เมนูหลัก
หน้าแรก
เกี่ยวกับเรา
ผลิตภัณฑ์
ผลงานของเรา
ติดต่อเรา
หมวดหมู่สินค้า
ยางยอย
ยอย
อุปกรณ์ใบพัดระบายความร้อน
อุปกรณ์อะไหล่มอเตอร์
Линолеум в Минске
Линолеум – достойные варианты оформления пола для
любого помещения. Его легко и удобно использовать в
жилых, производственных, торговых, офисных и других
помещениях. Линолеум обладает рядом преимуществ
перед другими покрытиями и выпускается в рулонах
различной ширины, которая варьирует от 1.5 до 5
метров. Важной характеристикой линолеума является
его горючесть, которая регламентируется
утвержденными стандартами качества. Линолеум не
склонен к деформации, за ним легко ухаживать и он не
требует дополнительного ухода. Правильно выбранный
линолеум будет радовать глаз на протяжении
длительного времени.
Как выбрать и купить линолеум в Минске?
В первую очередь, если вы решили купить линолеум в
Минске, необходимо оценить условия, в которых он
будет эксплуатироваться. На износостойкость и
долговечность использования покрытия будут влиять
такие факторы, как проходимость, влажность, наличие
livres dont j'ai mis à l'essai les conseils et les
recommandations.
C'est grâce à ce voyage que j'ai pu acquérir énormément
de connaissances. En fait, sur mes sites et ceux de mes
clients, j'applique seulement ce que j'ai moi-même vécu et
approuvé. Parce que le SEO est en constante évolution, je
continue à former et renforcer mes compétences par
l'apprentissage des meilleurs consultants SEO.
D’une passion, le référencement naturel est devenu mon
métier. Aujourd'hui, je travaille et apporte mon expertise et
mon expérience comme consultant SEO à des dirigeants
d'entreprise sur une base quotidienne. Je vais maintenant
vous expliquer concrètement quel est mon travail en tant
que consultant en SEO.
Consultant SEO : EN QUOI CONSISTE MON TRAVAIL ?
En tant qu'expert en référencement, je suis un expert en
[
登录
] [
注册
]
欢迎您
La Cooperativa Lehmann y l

________

▸ **Task goal**
Beginning with the line that contains "такие факторы, как", retype every remaining line of the listing exactly, ending with the last one.

▸ **Answer area**
такие факторы, как проходимость, влажность, наличие
livres dont j'ai mis à l'essai les conseils et les
recommandations.
C'est grâce à ce voyage que j'ai pu acquérir énormément
de connaissances. En fait, sur mes sites et ceux de mes
clients, j'applique seulement ce que j'ai moi-même vécu et
approuvé. Parce que le SEO est en constante évolution, je
continue à former et renforcer mes compétences par
l'apprentissage des meilleurs consultants SEO.
D’une passion, le référencement naturel est devenu mon
métier. Aujourd'hui, je travaille et apporte mon expertise et
mon expérience comme consultant SEO à des dirigeants
d'entreprise sur une base quotidienne. Je vais maintenant
vous expliquer concrètement quel est mon travail en tant
que consultant en SEO.
Consultant SEO : EN QUOI CONSISTE MON TRAVAIL ?
En tant qu'expert en référencement, je suis un expert en
[
登录
] [
注册
]
欢迎您
La Cooperativa Lehmann y l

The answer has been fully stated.